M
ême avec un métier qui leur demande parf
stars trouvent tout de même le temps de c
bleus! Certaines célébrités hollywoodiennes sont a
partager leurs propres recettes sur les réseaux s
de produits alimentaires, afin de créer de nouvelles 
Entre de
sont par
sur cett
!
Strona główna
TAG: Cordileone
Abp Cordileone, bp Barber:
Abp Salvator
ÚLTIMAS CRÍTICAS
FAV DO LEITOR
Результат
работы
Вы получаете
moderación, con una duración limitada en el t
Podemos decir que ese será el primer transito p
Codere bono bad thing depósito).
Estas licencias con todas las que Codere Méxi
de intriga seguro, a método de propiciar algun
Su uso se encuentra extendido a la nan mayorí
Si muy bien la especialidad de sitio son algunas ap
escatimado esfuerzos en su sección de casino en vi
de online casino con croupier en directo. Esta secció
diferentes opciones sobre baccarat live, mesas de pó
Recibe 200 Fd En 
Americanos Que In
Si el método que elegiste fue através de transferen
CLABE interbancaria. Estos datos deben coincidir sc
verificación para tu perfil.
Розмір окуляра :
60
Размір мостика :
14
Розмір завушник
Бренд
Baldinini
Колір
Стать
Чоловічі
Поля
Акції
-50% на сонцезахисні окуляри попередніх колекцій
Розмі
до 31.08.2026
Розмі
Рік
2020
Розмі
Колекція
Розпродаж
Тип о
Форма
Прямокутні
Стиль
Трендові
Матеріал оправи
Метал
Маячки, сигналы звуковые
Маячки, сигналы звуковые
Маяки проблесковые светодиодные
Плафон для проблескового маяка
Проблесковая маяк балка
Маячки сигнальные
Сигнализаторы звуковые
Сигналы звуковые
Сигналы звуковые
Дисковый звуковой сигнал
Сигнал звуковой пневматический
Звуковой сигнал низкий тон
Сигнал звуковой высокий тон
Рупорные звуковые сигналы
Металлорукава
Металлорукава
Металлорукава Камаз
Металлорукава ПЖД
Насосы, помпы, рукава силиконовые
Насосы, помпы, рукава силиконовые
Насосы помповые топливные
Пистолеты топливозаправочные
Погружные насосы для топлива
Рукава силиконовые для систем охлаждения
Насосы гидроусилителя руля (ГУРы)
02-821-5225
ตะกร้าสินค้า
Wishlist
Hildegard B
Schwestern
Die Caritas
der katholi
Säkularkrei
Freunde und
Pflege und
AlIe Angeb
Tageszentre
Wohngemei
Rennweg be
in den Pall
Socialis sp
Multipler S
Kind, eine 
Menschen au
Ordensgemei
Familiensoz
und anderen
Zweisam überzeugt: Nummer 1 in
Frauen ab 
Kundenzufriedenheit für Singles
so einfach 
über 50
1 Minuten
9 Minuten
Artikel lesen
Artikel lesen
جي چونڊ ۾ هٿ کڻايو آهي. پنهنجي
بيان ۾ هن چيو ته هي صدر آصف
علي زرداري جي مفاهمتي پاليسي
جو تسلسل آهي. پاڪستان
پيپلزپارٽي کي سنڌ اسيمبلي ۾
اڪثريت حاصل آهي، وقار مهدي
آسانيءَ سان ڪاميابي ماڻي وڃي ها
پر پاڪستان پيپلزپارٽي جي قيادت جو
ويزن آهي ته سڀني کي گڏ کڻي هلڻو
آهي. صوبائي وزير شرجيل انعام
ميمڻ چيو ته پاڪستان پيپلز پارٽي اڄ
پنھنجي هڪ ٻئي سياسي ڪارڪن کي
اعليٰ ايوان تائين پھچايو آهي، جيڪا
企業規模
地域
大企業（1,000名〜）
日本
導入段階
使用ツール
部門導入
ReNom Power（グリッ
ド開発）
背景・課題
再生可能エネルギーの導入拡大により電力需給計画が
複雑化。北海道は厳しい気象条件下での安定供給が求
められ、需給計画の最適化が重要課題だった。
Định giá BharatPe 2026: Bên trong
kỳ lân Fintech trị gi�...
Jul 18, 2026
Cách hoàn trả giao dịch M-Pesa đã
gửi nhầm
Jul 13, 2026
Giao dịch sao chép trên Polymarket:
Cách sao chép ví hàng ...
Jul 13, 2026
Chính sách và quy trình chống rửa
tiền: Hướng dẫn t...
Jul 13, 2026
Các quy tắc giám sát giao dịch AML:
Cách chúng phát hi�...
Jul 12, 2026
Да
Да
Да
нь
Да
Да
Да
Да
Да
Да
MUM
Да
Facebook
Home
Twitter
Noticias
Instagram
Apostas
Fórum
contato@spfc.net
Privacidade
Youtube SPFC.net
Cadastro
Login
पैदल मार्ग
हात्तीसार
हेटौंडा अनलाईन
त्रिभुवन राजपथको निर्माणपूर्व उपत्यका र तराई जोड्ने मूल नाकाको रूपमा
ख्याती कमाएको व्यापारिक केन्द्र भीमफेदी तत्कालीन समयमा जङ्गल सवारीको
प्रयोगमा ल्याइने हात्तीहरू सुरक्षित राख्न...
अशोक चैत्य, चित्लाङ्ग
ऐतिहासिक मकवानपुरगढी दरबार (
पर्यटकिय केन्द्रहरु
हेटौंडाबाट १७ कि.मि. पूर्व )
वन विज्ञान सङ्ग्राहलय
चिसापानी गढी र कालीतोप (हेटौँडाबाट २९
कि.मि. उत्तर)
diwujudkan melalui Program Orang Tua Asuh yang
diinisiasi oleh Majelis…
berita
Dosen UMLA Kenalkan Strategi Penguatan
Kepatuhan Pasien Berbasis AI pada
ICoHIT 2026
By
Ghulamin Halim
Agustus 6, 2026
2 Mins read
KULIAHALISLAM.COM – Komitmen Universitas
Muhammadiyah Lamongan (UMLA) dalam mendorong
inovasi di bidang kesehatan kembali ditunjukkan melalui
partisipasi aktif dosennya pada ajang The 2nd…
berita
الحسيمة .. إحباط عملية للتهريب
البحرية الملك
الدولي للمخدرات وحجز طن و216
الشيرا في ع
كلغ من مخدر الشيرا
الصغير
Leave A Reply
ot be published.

Activity: Your output must contain exactly the lines from the one containing "ICoHIT 2026" to the final line of the data above, and no other text.

Answer for the task:
ICoHIT 2026
By
Ghulamin Halim
Agustus 6, 2026
2 Mins read
KULIAHALISLAM.COM – Komitmen Universitas
Muhammadiyah Lamongan (UMLA) dalam mendorong
inovasi di bidang kesehatan kembali ditunjukkan melalui
partisipasi aktif dosennya pada ajang The 2nd…
berita
الحسيمة .. إحباط عملية للتهريب
البحرية الملك
الدولي للمخدرات وحجز طن و216
الشيرا في ع
كلغ من مخدر الشيرا
الصغير
Leave A Reply
ot be published.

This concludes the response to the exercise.